___ INFORMATION SHOWN ___

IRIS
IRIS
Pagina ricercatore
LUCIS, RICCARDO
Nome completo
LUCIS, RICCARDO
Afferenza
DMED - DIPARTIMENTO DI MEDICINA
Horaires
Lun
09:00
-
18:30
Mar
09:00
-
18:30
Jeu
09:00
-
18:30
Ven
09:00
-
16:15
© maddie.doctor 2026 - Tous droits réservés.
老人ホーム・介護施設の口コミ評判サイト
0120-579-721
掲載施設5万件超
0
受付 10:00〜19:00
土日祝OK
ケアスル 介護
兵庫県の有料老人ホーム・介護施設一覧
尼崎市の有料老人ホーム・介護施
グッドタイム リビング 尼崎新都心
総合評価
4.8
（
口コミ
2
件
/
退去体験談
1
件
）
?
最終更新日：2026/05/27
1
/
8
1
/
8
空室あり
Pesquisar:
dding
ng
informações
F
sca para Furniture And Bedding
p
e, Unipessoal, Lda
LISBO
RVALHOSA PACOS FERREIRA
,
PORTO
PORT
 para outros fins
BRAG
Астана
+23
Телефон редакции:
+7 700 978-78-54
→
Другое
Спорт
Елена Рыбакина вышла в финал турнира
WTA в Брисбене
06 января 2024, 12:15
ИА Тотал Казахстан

___
___ INFORMATION SHOWN ___

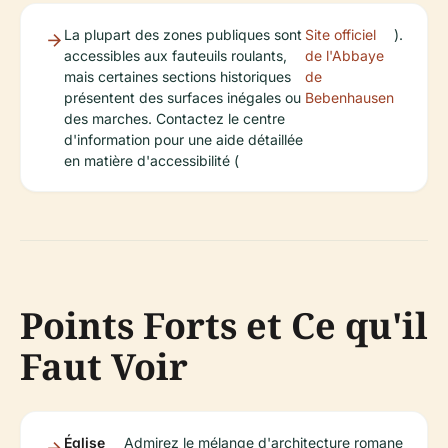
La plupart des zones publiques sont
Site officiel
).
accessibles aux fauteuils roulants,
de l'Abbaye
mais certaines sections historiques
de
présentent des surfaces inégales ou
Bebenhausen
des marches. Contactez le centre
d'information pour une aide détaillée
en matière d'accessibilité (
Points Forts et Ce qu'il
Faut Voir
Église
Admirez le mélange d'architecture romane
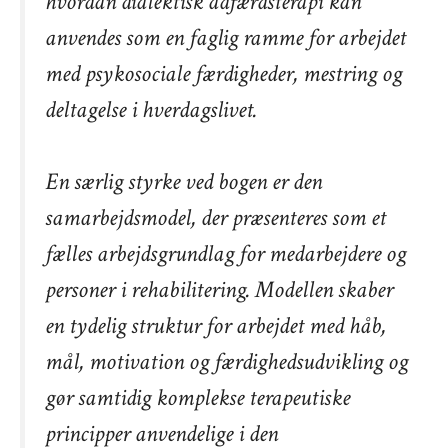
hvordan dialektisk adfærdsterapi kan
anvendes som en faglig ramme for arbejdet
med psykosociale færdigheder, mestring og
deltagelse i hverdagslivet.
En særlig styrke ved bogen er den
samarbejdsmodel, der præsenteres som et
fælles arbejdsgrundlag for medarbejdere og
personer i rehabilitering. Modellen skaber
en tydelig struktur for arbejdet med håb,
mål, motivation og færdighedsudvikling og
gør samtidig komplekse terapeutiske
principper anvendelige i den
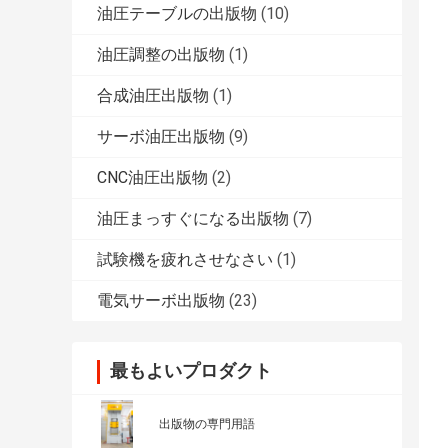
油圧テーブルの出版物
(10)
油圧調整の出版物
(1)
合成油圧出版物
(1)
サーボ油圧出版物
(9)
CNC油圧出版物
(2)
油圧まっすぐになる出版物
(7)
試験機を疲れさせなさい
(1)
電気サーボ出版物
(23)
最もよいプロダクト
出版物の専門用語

___

▶ _AIM OF THE TASK_:
A copy of each line in the data above that holds the string "arbejdet" is needed.

▶ _REPLY_:
anvendes som en faglig ramme for arbejdet
en tydelig struktur for arbejdet med håb,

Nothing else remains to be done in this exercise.